Extracted records
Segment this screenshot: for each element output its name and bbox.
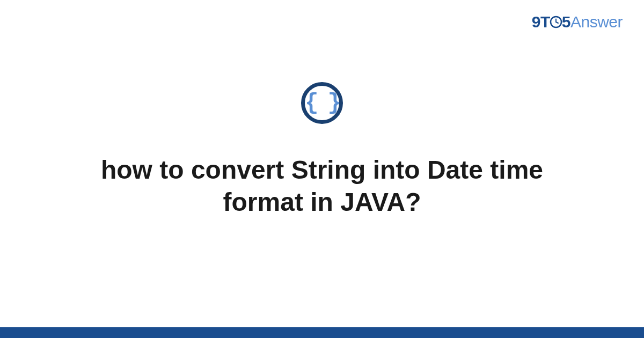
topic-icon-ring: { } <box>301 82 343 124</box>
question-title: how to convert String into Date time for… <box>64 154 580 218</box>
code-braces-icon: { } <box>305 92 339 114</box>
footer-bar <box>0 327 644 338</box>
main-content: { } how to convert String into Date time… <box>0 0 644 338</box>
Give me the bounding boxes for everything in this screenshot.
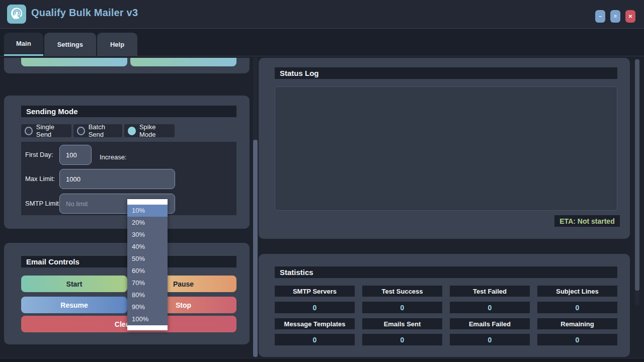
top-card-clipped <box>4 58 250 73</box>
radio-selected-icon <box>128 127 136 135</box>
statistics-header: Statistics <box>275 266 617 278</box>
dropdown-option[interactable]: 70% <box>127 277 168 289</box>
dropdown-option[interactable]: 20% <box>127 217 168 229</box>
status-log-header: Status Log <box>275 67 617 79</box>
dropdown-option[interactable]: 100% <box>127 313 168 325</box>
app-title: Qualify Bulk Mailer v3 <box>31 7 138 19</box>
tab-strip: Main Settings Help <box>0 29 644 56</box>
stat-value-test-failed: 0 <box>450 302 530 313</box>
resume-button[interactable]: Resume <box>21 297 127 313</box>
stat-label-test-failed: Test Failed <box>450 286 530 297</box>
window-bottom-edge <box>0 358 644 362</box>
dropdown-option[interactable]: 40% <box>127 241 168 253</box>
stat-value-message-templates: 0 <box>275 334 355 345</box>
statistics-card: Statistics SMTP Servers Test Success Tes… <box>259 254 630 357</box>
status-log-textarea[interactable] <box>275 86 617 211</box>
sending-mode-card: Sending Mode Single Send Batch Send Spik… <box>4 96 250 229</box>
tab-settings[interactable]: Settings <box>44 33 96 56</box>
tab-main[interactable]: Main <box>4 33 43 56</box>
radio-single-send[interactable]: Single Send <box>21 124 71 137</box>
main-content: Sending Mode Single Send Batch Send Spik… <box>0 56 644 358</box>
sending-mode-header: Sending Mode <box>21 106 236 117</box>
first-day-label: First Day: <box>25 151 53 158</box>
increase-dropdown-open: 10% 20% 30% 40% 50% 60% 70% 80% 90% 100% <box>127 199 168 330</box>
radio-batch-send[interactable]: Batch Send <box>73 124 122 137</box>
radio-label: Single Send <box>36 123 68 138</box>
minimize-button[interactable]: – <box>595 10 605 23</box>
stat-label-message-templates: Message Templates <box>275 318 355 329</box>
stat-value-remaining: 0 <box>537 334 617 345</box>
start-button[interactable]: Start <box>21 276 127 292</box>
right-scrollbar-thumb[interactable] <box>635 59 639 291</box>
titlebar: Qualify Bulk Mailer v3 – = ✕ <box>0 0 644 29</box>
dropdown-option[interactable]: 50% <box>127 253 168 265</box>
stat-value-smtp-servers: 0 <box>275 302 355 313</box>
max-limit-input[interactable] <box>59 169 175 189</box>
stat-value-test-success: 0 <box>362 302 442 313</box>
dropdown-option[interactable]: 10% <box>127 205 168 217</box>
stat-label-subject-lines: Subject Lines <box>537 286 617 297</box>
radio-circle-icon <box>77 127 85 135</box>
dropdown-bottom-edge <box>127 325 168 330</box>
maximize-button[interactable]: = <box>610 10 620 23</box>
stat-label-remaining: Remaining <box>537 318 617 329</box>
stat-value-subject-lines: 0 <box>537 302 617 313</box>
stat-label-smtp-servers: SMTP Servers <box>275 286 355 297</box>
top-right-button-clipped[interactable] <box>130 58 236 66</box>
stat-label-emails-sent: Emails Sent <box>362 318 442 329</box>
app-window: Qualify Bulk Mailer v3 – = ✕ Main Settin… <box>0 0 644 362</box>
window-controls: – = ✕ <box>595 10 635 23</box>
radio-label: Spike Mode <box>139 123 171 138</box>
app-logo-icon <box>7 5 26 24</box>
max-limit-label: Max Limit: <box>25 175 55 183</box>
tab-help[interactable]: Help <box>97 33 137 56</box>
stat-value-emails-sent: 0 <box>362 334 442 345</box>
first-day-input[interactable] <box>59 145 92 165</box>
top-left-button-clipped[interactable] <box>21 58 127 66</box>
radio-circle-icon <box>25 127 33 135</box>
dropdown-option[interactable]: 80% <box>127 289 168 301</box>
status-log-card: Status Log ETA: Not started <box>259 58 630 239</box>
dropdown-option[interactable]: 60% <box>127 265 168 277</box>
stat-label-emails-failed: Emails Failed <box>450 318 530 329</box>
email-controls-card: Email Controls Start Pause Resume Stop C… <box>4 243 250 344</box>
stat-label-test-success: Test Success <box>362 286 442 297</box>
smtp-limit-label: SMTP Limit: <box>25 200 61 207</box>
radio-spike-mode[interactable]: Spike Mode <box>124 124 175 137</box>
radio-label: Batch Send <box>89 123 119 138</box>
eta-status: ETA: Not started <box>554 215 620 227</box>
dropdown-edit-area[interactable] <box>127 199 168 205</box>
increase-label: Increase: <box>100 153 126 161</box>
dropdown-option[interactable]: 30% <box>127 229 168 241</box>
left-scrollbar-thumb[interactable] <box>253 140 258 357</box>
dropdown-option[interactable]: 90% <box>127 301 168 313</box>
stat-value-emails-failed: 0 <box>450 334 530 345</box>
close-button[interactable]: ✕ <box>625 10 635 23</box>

▶ What is required:
Considering only the data above, return the lines in which "Settings" occurs.

▶ Your response:
tab-strip: Main Settings Help <box>0 29 644 56</box>
tab-settings[interactable]: Settings <box>44 33 96 56</box>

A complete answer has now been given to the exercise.